Sources: Challenger, Gray & Christmas via HR Dive, July 2026; Oracle annual filing via TechCrunch/Forbes, June 22-23, 2026
Capital kept moving into AI-native markets even where the legal and operating risks are unresolved. Suno raised $400 million during active label litigation, and Steno raised $49 million for legal AI tools aimed at billable work.
Sources: AI Funding Tracker, June 2026; Crescendo AI deal tracker, June 2026
Colorado's AI Act enforcement went live June 30 and made high-risk AI decisions a live compliance problem. The incentive changed from watching AI regulation to proving governance before someone asks.
Sources: blueBriX policy analysis, 2026; Manatt Health AI Policy Tracker
The World Cup is already redistributing demand across 16 host cities. Cannes pointed to the same cultural pressure from another angle: live, emotionally engaged attention is getting more valuable as AI floods everything else.
Sources: J.P. Morgan Research summer outlook, June 2026; McKinsey Cannes Lions analysis, June 30, 2026
Gartner projects data center power demand to rise 27% in 2026, faster than the grid can comfortably absorb. In the same window, NHS England moved from trial to national AI deployment, proving that disruption only widens the gap when response stays stuck.
Sources: Gartner press release, June 10, 2026; Microsoft/NHS England, June 7-8, 2026
The Read
July did something the index has never done. It produced its widest gap ever and its first real closure in the same month. Same forces, opposite outcomes. Which tells you the outcome was never about the forces.
Start with the closure, because it is rarer. Healthcare & MedTech left the Red Zone, and not because the pressure eased. Colorado's AI Act enforcement went live June 30, and the state-by-state compliance patchwork keeps thickening. What changed was response. NHS England (the public health system serving all of England, and one of the largest employers on earth) ran a trial with 30,000 staff and measured 43 minutes saved per person per day. Then it did the thing most health systems have spent two years not doing. It deployed. To all 505,000 staff, at national scale. One decision moved an entire industry's score.
Now the widening. Media & Entertainment at 83 is the widest gap we have recorded, and Cannes explained it in a single contradiction: the industry staged its biggest celebration of AI creative tools exactly one year after stripping awards from campaigns that used AI to fake results. Entries fell 25%. Sixty percent of marketers use AI every week. Ten percent have redesigned how the work gets done. The people are fluent. The institutions are not. And capital is not waiting for the institutions to catch up: Suno raised $400 million while being actively sued by the labels.
The misread of the month: June's layoff slowdown. Tech cuts fell from 38,242 in May to 15,503 in June, and the tempting read is that the storm passed.

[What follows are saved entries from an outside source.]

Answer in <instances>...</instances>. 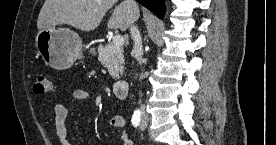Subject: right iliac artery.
<instances>
[{
	"label": "right iliac artery",
	"instance_id": "obj_1",
	"mask_svg": "<svg viewBox=\"0 0 276 145\" xmlns=\"http://www.w3.org/2000/svg\"><path fill=\"white\" fill-rule=\"evenodd\" d=\"M140 121H141V111L137 109L134 111L132 115L131 122L134 127H137L140 124Z\"/></svg>",
	"mask_w": 276,
	"mask_h": 145
}]
</instances>
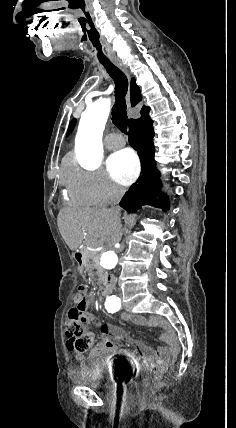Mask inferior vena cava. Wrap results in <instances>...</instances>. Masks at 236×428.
<instances>
[{"instance_id": "602c4592", "label": "inferior vena cava", "mask_w": 236, "mask_h": 428, "mask_svg": "<svg viewBox=\"0 0 236 428\" xmlns=\"http://www.w3.org/2000/svg\"><path fill=\"white\" fill-rule=\"evenodd\" d=\"M108 190L109 192H111V202H113V204H118L119 200H121L123 194H124V190L123 188H121V186H116V184H109L108 186ZM113 214H115L116 216V221H118V223H121L122 221V216H120V208L119 206H112L111 208Z\"/></svg>"}]
</instances>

Read Oracle's filing instead: 21,000 jobs over 12 months, disclosed not as an event but as ongoing policy. When companies stop announcing layoffs and start budgeting them, the storm did not pass. It became climate.

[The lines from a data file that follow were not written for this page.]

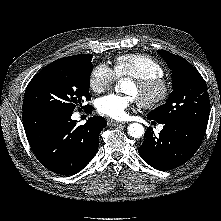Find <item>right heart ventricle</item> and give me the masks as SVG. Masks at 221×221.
Instances as JSON below:
<instances>
[{
    "mask_svg": "<svg viewBox=\"0 0 221 221\" xmlns=\"http://www.w3.org/2000/svg\"><path fill=\"white\" fill-rule=\"evenodd\" d=\"M114 72L117 77L148 79L162 77L163 66L152 57L145 54H125L114 60Z\"/></svg>",
    "mask_w": 221,
    "mask_h": 221,
    "instance_id": "obj_1",
    "label": "right heart ventricle"
}]
</instances>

The window: Agentic commerce. A third of consumers expect AI to handle a tenth of their purchases within a year. Today it touches 3% of transactions. That is a 10x adoption gap on roughly a 12-month fuse, and 57% of consumers say they would let an agent switch brands for better value. Every consumer company has about two quarters to become the answer an agent selects instead of the brand a human remembers.
What to do with this: Steal healthcare's move. Somewhere in your organization is a pilot that already proved itself and never got the deployment decision. The data exists. The signal is verified. The only missing input is someone deciding. This month, for the first time, one industry showed what that decision is worth: it is the difference between the Red Zone and the way out.
Per the Hyder Index, the July 2026 reading is 70, and industries are changing 2.2x faster than companies are responding.